Scalciati dalle onde i palazzi
digradavano infine verso il mare
colore novembre.

Il vento schiantato sulle gote
lasciava in asso le giostre spente e un cane
depistato dalla burrasca dei giorni prima.

Ricordo che dal naso soffiasti allora
ogni marina schifezza
sradicata per la chioma esule
sulla spiaggia d'inverno insieme ai denti
persi dal mare.

L'ombreggiatura del bagnasciuga
aggiornava in tempo reale
i confini di una terra di nessuno.

Ne prendevano nota i gabbiani
appostati sui trampoli e le teste
incappucciate nelle ali.

4 commenti:

Anonimo ha detto...

MALL

Ca pika shiu rane mbi qelq.
Per ty une befas ndjeva mall.
Jetojme te dy ne nje qytet,
Dhe rralle shihemi sa rralle.

Edhe m'u duk pak e çuditshme
Si erdh kjo vjeshte, ky mengjes.
Qiejt e ngrysur pa lejleke
Dhe shirat pa ylber ne mes.

Dhe thenia e vjeter e Heraklitit
Seç m'u kujtua sot per dreq:
"Te zgjuarit jane bashke ne bote,
Kurse te fjeturit jane veç".

Ne ç'enderr kemi rene kaq keq,
Qe dot s'po zgjohemi valle?...
Ca pika shiu rane mbi qelq
Dhe une per ty seç ndjeva mall

Un giorno lo spedirò in italiano anche se sono sicura che non renderà come nella sua lingua originale.
E' una poesia che parla della nostalgia, autore Kadarè.

Anonimo ha detto...

Alfio,mi piace il tuo blog.

Alfio ha detto...

Cara Valbona,
mi fai grande onore postando questa poesia, così, senza pudori adulti né fronzoli significativi... con queste «ç» che remano un po' sul rigo, queste «q» finalmente senza «u», tronche tuttalpiù accompagnate ad una «e».
E gli attachi liquidi in «rr» o in «mby kelk»...
Meraviglia.

Non potremo che essere contenti se un giorno volessi tradurcela, ma intanto anche così stiamo più che bene.
Lascerò alla curiosità dei lettori del blog scoprire di che lingua si tratti, per non dire del suo autore.
Confido allo stesso modo nella loro testardaggine e nella loro pigrizia.
Ancora grazie!

Alfio ha detto...

A distanza di qualche giorno aggiungo qualcosa su questa poesia.
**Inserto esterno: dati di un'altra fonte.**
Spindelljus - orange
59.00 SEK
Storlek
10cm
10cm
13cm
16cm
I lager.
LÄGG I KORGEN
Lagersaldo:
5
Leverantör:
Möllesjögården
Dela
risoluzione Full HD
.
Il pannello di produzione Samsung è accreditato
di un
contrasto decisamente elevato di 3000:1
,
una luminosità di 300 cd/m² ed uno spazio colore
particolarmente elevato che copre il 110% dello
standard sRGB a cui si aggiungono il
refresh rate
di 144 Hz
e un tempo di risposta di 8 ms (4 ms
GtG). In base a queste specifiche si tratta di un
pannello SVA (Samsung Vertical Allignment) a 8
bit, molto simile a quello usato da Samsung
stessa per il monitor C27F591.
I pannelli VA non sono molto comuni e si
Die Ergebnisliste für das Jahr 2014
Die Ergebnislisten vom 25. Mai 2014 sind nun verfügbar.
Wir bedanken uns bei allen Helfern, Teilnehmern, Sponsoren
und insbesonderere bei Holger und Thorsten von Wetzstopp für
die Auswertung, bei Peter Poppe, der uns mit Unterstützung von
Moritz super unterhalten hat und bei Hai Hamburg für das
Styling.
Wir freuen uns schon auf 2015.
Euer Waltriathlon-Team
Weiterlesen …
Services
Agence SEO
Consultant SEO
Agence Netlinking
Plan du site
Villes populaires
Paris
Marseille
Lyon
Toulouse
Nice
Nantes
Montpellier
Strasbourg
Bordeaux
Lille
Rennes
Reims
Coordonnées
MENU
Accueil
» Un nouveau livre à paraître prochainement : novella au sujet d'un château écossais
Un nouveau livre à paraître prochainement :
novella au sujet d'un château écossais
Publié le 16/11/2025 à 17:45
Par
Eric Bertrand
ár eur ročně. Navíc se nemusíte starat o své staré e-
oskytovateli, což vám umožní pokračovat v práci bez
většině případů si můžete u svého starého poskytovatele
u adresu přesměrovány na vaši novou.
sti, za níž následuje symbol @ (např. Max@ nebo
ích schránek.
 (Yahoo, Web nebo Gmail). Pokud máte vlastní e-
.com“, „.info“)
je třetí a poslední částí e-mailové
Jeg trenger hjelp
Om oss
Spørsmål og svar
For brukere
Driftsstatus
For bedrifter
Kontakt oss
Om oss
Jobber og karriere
Nonostante potrebbe essere a qualcuno già chiaro, tengo a dire apertamente che questi versi sono un omaggio alla canzone dallo stesso titolo di Léo Ferré (il testo è in verità di Jean-Roger Caussimon) e in generale a lui, a Léo, a tutto ciò che ha messo nella sua musica, nella sua voce, nei suoi lunghi capelli bianchi, nella sua arte fatta a un tempo di poesia e di lotta.